== YOUR INSTRUCTIONS ==
Repeat exactly the stretch of lines that starts with the one containing "四、潜在人才与外部形象：雇主品牌传播的窗口" and ends with the last line of the material. Leave out pictures.

[Opening EXTRACTED ENTRIES section]

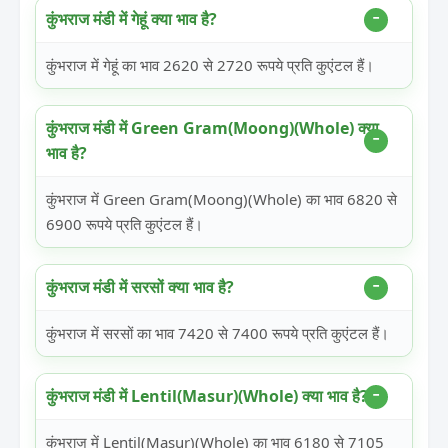
कुंभराज मंडी में गेहूं क्या भाव है?
कुंभराज में गेहूं का भाव 2620 से 2720 रूपये प्रति कुएंटल हैं।
कुंभराज मंडी में Green Gram(Moong)(Whole) क्या
भाव है?
कुंभराज में Green Gram(Moong)(Whole) का भाव 6820 से
6900 रूपये प्रति कुएंटल हैं।
कुंभराज मंडी में सरसों क्या भाव है?
कुंभराज में सरसों का भाव 7420 से 7400 रूपये प्रति कुएंटल हैं।
कुंभराज मंडी में Lentil(Masur)(Whole) क्या भाव है?
कुंभराज में Lentil(Masur)(Whole) का भाव 6180 से 7105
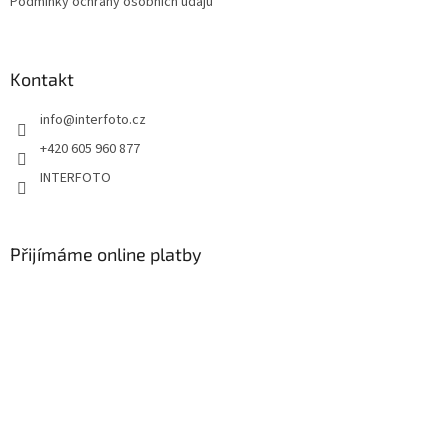
Podmínky ochrany osobních údajů
Kontakt
info
@
interfoto.cz
+420 605 960 877
INTERFOTO
Přijímáme online platby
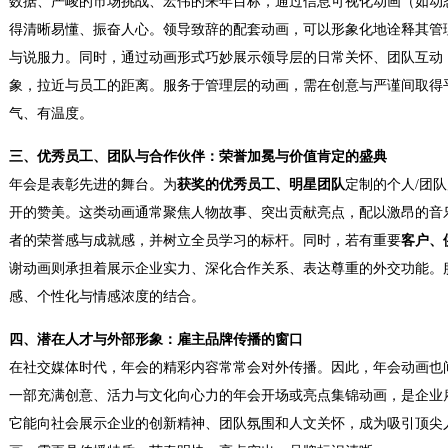
数据、严峻的市场挑战、宏伟的来年目标，通过信息可视化动画（如动
得清晰易懂、振奋人心。领导致辞的配套动画，可以形象化地诠释其管
与说服力。同时，通过动画形式巧妙展示领导层的日常关怀、团队互动
象，拉近与员工的距离。服务于管理层的动画，需在创意与严谨间取得
气、有温度。
三、优秀员工、团队与合作伙伴：荣誉加冕与价值肯定的盛典
年会是表彰先进的舞台。为
获奖的优秀员工、明星团队
定制的个人/团
开的赞美。这类动画通常聚焦人物故事、突出贡献亮点，配以激昂的音
者的荣誉感与成就感，并树立全员学习的标杆。同时，若有重要
客户、
谢动画则承担着展示企业实力、深化合作关系、表达尊重的外交功能。
感、个性化与情感浓度的结合。
四、潜在人才与外部形象：雇主品牌传播的窗口
在社交媒体时代，年会的精彩内容常常会对外传播。因此，年会动画也
一部充满创意、活力与文化向心力的年会开场或亮点集锦动画，是企业
它能向社会展示企业的创新精神、团队氛围和人文关怀，成为吸引顶尖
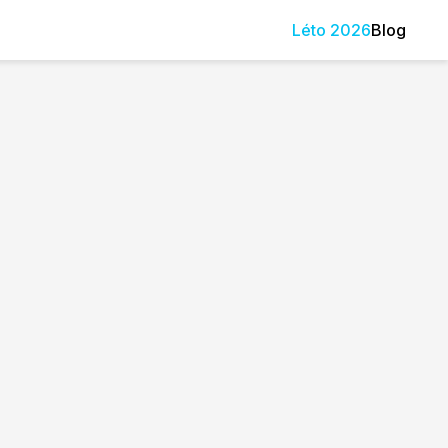
Léto
2026
Blog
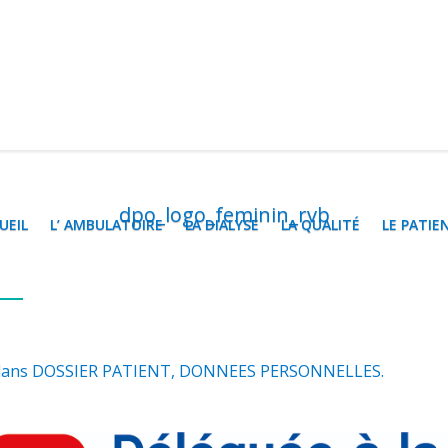
dpo_logo_feminin_rvb
UEIL
L’ AMBULATOIRE
LA DIALYSE
LA QUALITÉ
LE PATIE
dans
DOSSIER PATIENT, DONNEES PERSONNELLES
.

[Closing EXTRACTED ENTRIES section]

== EXERCISE RESPONSE ==
四、潜在人才与外部形象：雇主品牌传播的窗口
在社交媒体时代，年会的精彩内容常常会对外传播。因此，年会动画也
一部充满创意、活力与文化向心力的年会开场或亮点集锦动画，是企业
它能向社会展示企业的创新精神、团队氛围和人文关怀，成为吸引顶尖
Léto
2026
Blog
dpo_logo_feminin_rvb
UEIL
L’ AMBULATOIRE
LA DIALYSE
LA QUALITÉ
LE PATIE
dans
DOSSIER PATIENT, DONNEES PERSONNELLES
.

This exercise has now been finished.